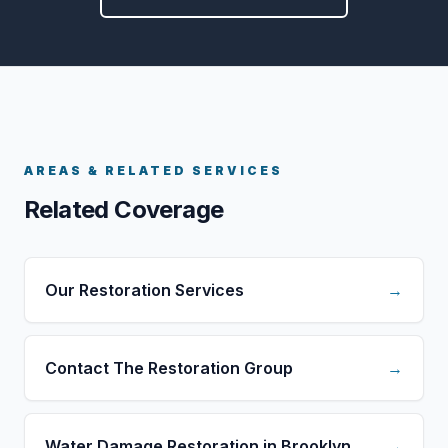
AREAS & RELATED SERVICES
Related Coverage
Our Restoration Services
→
Contact The Restoration Group
→
Water Damage Restoration in Brooklyn
→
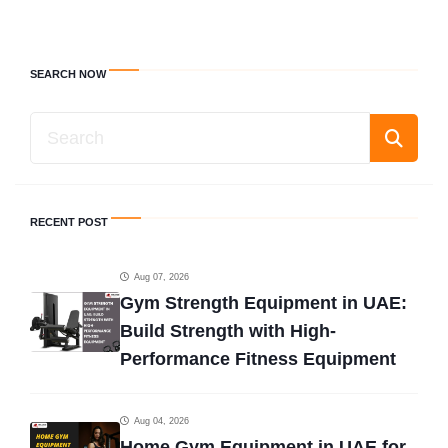
SEARCH NOW
RECENT POST
Aug 07, 2026
Gym Strength Equipment in UAE:
Build Strength with High-
Performance Fitness Equipment
Aug 04, 2026
Home Gym Equipment in UAE for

About this task: The line containing "Build Strength with" opens the range, and the last line of the entries closes it; copy that range exactly.

Problem solution:
Build Strength with High-
Performance Fitness Equipment
Aug 04, 2026
Home Gym Equipment in UAE for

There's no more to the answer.